Unless you pile on silly amounts of gain a Strat will not sound like a Les Paul as @Impmann says - or a Tele or 335 for that matter.
At the same time, beyond a certain point the amp and effects are more important than the guitar. If I have a decent Squier Tele, it will still sound great through a Lazy J. Purely on sound, I bet most of us would struggle to pick it out from a Custom Shop Tele in a blind test. If I put a Custom Shop Tele through a Valve Junior with its poxy little 8" speaker, it will sound a lot worse than the Squier through a Lazy J.
Those same Teles will also sound very different through a Deluxe Reverb or a Marshall Stack than they do through the Lazy J.
Both are important, but if I had a limited budget, I'd go for a Mexican Fender or a PRS SE through a good amp rather than a high end US guitar through a mediocre amp.
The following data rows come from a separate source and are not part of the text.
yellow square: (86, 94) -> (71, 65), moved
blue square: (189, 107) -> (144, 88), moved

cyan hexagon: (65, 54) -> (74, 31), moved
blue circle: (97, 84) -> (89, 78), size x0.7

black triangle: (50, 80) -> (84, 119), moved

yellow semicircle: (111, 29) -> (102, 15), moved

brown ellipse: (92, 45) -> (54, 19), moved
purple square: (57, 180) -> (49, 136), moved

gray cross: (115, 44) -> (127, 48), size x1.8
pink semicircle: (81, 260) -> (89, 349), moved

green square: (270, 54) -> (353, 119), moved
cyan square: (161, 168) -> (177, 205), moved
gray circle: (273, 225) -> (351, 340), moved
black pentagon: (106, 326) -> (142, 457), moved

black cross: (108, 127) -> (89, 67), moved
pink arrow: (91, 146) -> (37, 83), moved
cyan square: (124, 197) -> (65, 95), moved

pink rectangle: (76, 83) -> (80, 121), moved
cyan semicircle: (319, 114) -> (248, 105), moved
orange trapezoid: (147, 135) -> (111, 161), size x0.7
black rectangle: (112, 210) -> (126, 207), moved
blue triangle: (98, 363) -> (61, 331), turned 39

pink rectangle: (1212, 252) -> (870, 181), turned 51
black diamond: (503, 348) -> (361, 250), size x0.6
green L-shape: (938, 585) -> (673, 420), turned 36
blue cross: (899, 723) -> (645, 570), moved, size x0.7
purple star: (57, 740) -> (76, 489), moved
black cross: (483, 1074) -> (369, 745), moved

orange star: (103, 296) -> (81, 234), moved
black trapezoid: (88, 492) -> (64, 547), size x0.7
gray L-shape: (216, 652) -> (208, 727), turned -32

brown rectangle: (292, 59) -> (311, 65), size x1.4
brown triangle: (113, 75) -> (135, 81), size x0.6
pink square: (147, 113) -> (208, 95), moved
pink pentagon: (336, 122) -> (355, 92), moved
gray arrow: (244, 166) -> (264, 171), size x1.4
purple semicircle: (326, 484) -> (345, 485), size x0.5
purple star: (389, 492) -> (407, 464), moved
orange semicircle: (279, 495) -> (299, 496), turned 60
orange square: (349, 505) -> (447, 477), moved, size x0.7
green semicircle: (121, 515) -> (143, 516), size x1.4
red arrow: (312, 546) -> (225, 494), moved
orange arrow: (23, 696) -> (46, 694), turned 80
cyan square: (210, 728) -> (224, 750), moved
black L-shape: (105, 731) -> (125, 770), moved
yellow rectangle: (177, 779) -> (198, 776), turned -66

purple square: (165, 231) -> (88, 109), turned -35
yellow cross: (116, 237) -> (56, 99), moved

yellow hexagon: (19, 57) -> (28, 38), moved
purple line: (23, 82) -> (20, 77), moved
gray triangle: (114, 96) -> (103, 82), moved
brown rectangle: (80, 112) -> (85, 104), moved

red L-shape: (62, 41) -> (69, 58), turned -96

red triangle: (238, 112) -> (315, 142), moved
What amp you choose will of course depend on what type of voice you require - A hi-gain Boogie customer is generally a different customer to that who requires a clean Fender Twin
Many players will have 2 or more guitars to choose from for live work, be it down the Black Horse or at Wembley Stadium - But many will still only choose one amp for the set
I'd rather have a selection of guitars and one amp, as against less guitars and more amps
Personally I find that with an amp, that if I like the base tone,, coupled with a couple of pedals, then I'm happy and prefer to utilise different guitars, as required, for how they feel and sound, along with a different character that they produce - But if I'm not happy about how they play, then I'll never get a good sound that I'm content with
Ultimately it is about the relationship of all the components that are in the chain, but me and the guitar are the important starting point - garbage in garbage out might be a valid final point
The Hot Rod Deluxe is nearly £800 these days though. It's not a cheap amp.
HRD is actually a very good amp with a decent speaker. (The stock Eminence in the older ones does not count as decent). With something like a Weber 12F150, it sounds better than a lot of "boutique" amps. I only sold mine because it was too loud for my needs. Once you get to that kind of level it is a matter of taste though.
It's the guys who are putting a £2k guitar through a £200 amp who are missing out. If I had £1500 to spend, I'd go for a Mexican Fender through an HRD over a US Fender with a poxy little amp any day.
If you pushed me though, I'd probably still take a Classic Series Mexican Fender through a Lazy J than a Custom Shop Fender through an HRD.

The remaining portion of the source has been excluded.